GLOBAL - Opportunities presented by the Chinese infant milk formula market are limited looking ahead to 2020.
Agri-business analysts at Rabobank predict profits are available for the well prepared but say that at best a “lukewarm response” to relaxation of birth policy means the easy money has already been made.
The insight, from March, coincides with consecutive drops in the global dairy trade and abolition of milk quotas in the European Union.
Seen as an “opportunity” by many industry leaders, quota abolition is a significant milestone. The European Union says the dairy sector has a chance to be “confident and robust”. read more
Rabobank’s bleak outlook relates to one of two prime markets Europe’s farmers are to target in the coming years – Asia and Africa.
In response to quotas coming off, key dairying regions of Germany, the Netherlands and France have all planned or built new dairy processing developments for added-value products such as whey powder, milk powders and cheese.

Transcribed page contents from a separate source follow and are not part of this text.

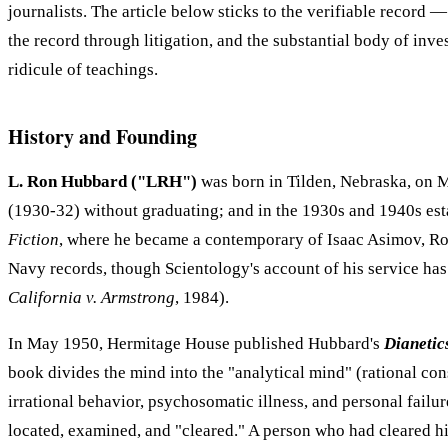
journalists. The article below sticks to the verifiable record
the record through litigation, and the substantial body of in
ridicule of teachings.
History and Founding
L. Ron Hubbard ("LRH")
was born in Tilden, Nebraska, on M
(1930-32) without graduating; and in the 1930s and 1940s esta
Fiction
, where he became a contemporary of Isaac Asimov, Rob
Navy records, though Scientology's account of his service has di
California v. Armstrong
, 1984).
In May 1950, Hermitage House published Hubbard's
Dianetic
book divides the mind into the "analytical mind" (rational co
irrational behavior, psychosomatic illness, and personal fai
located, examined, and "cleared." A person who had cleared hi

Ireland is also expanding processing capacity as part of a bullish attitude to increasing national production after being strangled by quotas.
Meanwhile, Welsh and Scottish farm leaders are calling for more processing capacity if opportunities presented by global demand are to be met. read more
Producers paying to have milk cross the sea from Scottish islands should pay less and dairy cooperative First Milk needs assistance in developing processing operations, Scotland’s NFU said.
But concerns over processing capacity are accompanied by caution over future market volatility and the timing of the quota removal when milk prices are trying to get out of a trough.
This week, Friesland Campina announced a 75 cents drop in its guaranteed April milk price for April at €33.25 per 100 kilos of milk. This comes after an eight per cent and 10 per cent drop in the global price index.
In the US, milk prices have tumbled 30 per cent in six months. The South East Uniform Milk Price is back $6.57 on February 2014 at $19.24.
Scandinavian farmers, hit hard by the Russian ban in August last year, see a liberalised market as a threat to their industry.
However, a positive spin on Russian sanctions is that new buyers have been sought putting the industry in good stead.
Concerns are also held by the European Milk Board which warns of over production. On Tuesday they said food conglomerates are doing well at a time when nation states are struggling.
They're concerned about rock bottom prices and, after a record milk year in 2014, processors holding bargaining power.
Going forward, politicians and farm leaders are calling for responsible, market oriented production to minimise over-supply.